▶ Work instruction:
In this exercise, return the whole listing exactly, excluding any images.

▶ Source data:
┄┄┄┄┄┄┄┄┄┄

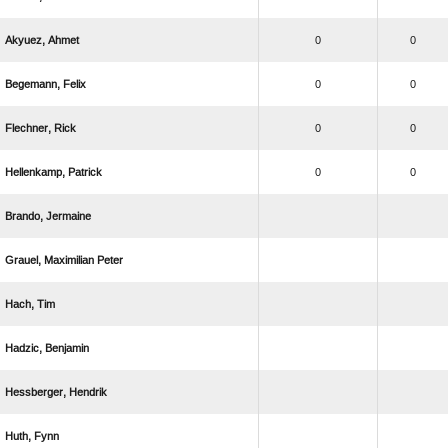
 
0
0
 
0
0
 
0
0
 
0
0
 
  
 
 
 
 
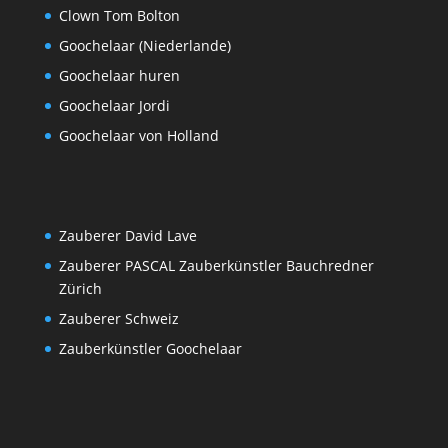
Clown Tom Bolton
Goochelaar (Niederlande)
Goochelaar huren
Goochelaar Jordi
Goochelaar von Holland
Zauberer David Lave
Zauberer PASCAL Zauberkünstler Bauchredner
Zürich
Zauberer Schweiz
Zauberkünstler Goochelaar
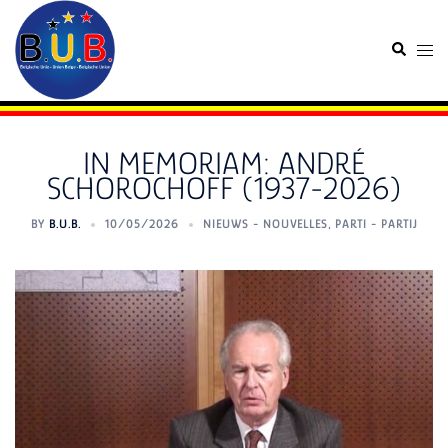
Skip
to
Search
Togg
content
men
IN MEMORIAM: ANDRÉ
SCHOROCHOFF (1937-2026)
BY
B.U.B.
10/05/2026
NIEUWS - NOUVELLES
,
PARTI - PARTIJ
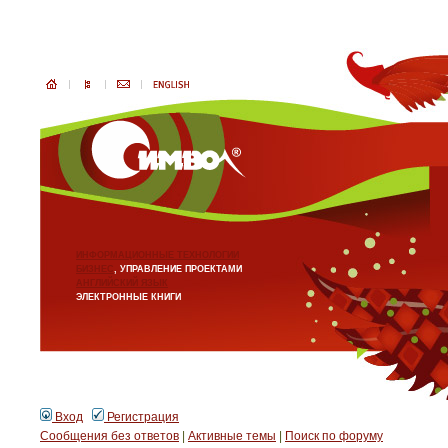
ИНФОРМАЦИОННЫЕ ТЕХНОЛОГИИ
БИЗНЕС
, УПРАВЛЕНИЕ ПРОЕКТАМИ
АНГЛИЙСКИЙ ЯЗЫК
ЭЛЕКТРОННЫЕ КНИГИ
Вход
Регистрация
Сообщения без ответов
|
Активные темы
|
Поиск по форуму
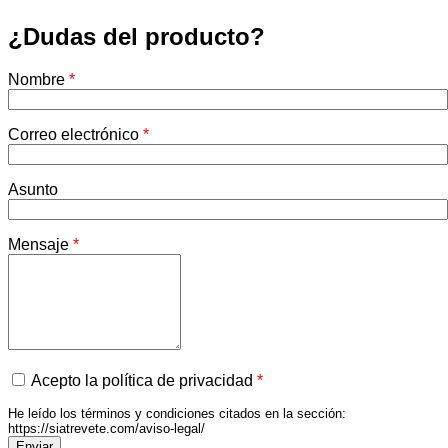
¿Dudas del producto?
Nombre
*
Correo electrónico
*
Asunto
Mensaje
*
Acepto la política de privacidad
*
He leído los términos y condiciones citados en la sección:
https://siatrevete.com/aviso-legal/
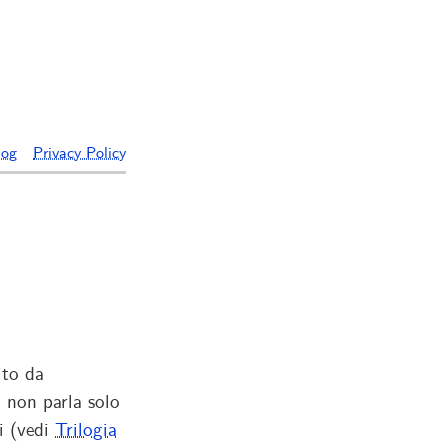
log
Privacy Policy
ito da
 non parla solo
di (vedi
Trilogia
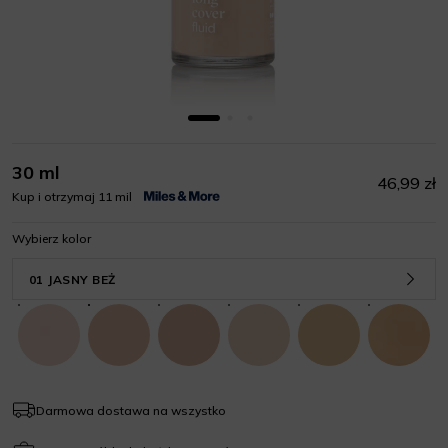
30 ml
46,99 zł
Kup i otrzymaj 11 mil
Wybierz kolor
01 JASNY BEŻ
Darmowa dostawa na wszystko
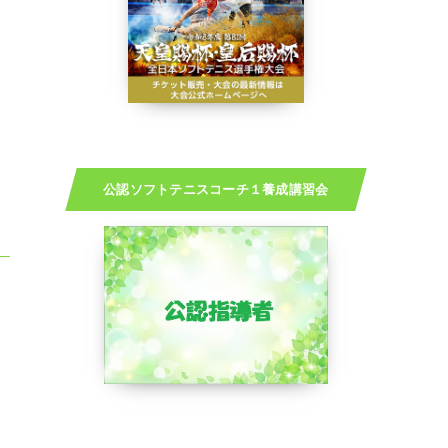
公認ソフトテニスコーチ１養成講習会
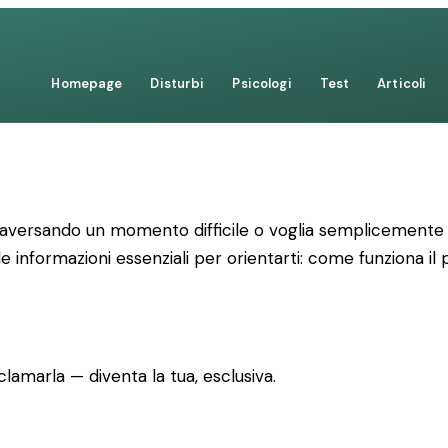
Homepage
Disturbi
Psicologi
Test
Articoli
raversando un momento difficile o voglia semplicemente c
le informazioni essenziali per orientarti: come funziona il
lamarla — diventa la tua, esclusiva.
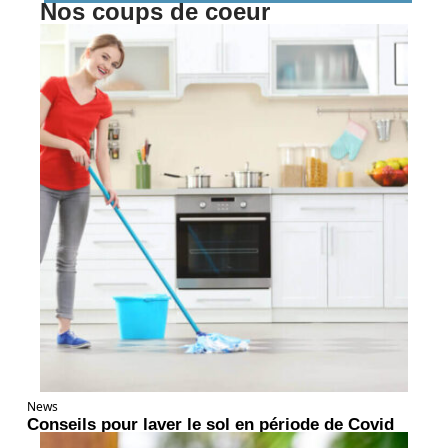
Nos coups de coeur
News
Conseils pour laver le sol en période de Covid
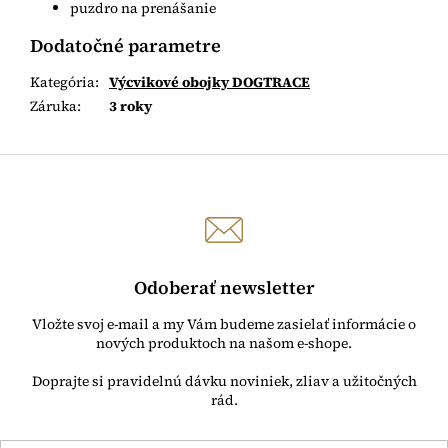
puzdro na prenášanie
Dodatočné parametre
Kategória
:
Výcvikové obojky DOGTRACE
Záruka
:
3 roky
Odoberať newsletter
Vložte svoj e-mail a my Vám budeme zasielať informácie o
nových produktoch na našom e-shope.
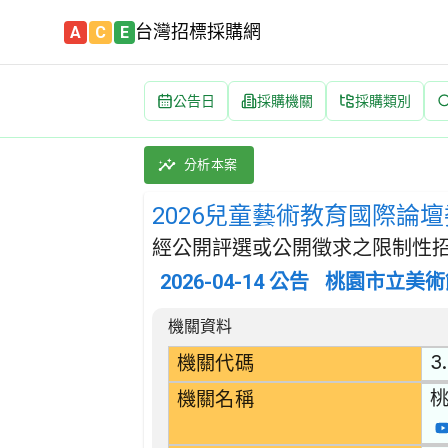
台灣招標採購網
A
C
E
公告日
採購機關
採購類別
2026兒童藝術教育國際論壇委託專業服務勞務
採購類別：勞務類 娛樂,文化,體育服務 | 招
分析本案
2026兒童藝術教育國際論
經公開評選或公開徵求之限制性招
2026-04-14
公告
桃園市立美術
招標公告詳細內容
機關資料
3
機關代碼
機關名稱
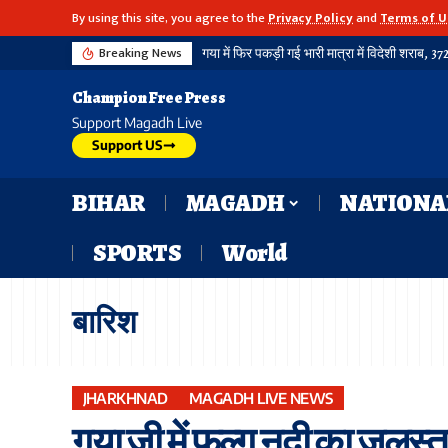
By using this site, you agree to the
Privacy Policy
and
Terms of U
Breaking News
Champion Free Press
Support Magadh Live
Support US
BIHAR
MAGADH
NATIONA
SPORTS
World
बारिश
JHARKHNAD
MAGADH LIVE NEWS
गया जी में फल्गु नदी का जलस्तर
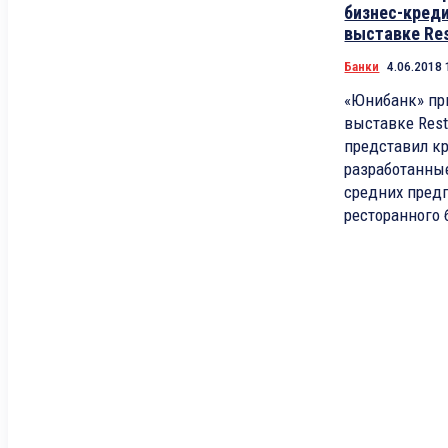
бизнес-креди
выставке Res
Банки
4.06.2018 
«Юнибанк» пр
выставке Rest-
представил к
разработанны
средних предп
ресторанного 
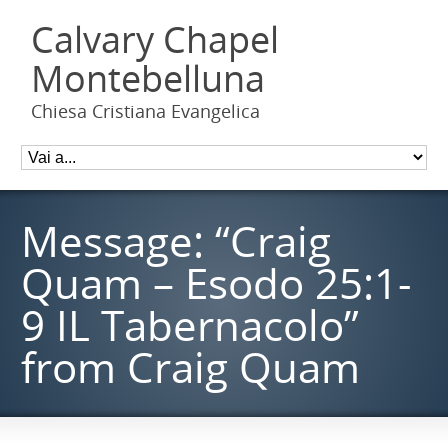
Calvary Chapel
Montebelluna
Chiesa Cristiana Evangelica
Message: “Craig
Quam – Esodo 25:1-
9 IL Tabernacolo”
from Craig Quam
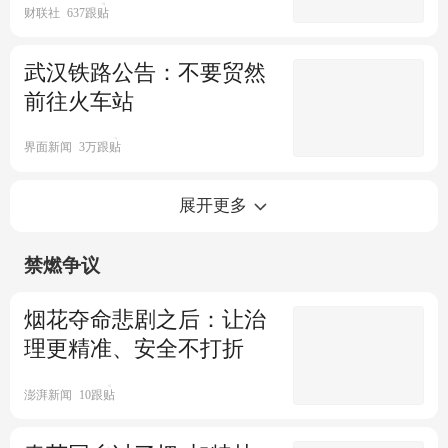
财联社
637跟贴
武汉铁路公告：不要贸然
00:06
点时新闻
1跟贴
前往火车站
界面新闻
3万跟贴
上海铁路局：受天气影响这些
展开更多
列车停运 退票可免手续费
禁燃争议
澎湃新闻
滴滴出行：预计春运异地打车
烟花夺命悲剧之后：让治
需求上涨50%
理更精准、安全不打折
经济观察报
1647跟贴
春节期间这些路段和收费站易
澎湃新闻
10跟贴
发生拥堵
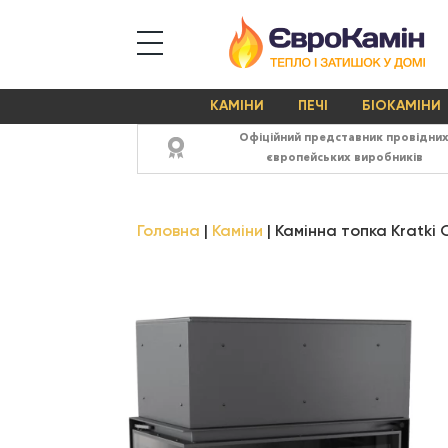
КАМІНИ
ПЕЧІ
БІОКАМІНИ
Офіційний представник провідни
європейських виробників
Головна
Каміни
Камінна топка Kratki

┄┄┄┄┄┄┄┄┄┄

▶ Solution for this problem:
 
0
0
 
0
0
 
0
0
 
0
0
 
  
 
 
 
 
Clown Tom Bolton
Goochelaar (Niederlande)
Goochelaar huren
Goochelaar Jordi
Goochelaar von Holland
Zauberer David Lave
Zauberer PASCAL Zauberkünstler Bauchredner
Zürich
Zauberer Schweiz
Zauberkünstler Goochelaar
Skip
to
Search
Togg
content
men
IN MEMORIAM: ANDRÉ
SCHOROCHOFF (1937-2026)
BY
B.U.B.
10/05/2026
NIEUWS - NOUVELLES
,
PARTI - PARTIJ
ИНФОРМАЦИОННЫЕ ТЕХНОЛОГИИ
БИЗНЕС
, УПРАВЛЕНИЕ ПРОЕКТАМИ
АНГЛИЙСКИЙ ЯЗЫК
ЭЛЕКТРОННЫЕ КНИГИ
Вход
Регистрация
Сообщения без ответов
|
Активные темы
|
Поиск по форуму
¿Dudas del producto?
Nombre
*
Correo electrónico
*
Asunto
Mensaje
*
Acepto la política de privacidad
*
He leído los términos y condiciones citados en la sección:
https://siatrevete.com/aviso-legal/
log
Privacy Policy
ito da
 non parla solo
di (vedi
Trilogia
30 ml
46,99 zł
Kup i otrzymaj 11 mil
Wybierz kolor
01 JASNY BEŻ
Darmowa dostawa na wszystko
公認ソフトテニスコーチ１養成講習会
Homepage
Disturbi
Psicologi
Test
Articoli
raversando un momento difficile o voglia semplicemente c
le informazioni essenziali per orientarti: come funziona il
lamarla — diventa la tua, esclusiva.
Nos coups de coeur
News
Conseils pour laver le sol en période de Covid
puzdro na prenášanie
Dodatočné parametre
Kategória
:
Výcvikové obojky DOGTRACE
Záruka
:
3 roky
Odoberať newsletter
Vložte svoj e-mail a my Vám budeme zasielať informácie o
nových produktoch na našom e-shope.
台灣招標採購網
A
C
E
公告日
採購機關
採購類別
2026兒童藝術教育國際論壇委託專業服務勞務
採購類別：勞務類 娛樂,文化,體育服務 | 招
分析本案
2026兒童藝術教育國際論
經公開評選或公開徵求之限制性招
2026-04-14
公告
桃園市立美術
招標公告詳細內容
機關資料
3
機關代碼
機關名稱
By using this site, you agree to the
Privacy Policy
and
Terms of U
Breaking News
Champion Free Press
Support Magadh Live
Support US
BIHAR
MAGADH
NATIONA
SPORTS
World
बारिश
JHARKHNAD
MAGADH LIVE NEWS
गया जी में फल्गु नदी का जलस्तर
бизнес-креди
выставке Res
Банки
4.06.2018 
«Юнибанк» пр
выставке Rest-
представил к
разработанны
средних предп
ресторанного 
Calvary Chapel
Montebelluna
Chiesa Cristiana Evangelica
Message: “Craig
Quam – Esodo 25:1-
9 IL Tabernacolo”
from Craig Quam
财联社
637跟贴
武汉铁路公告：不要贸然
00:06
点时新闻
1跟贴
前往火车站
界面新闻
3万跟贴
上海铁路局：受天气影响这些
展开更多
列车停运 退票可免手续费
禁燃争议
澎湃新闻
滴滴出行：预计春运异地打车
烟花夺命悲剧之后：让治
需求上涨50%
理更精准、安全不打折
经济观察报
1647跟贴
春节期间这些路段和收费站易
澎湃新闻
10跟贴
发生拥堵
КАМІНИ
ПЕЧІ
БІОКАМІНИ
Офіційний представник провідни
європейських виробників
Головна
Каміни
Камінна топка Kratki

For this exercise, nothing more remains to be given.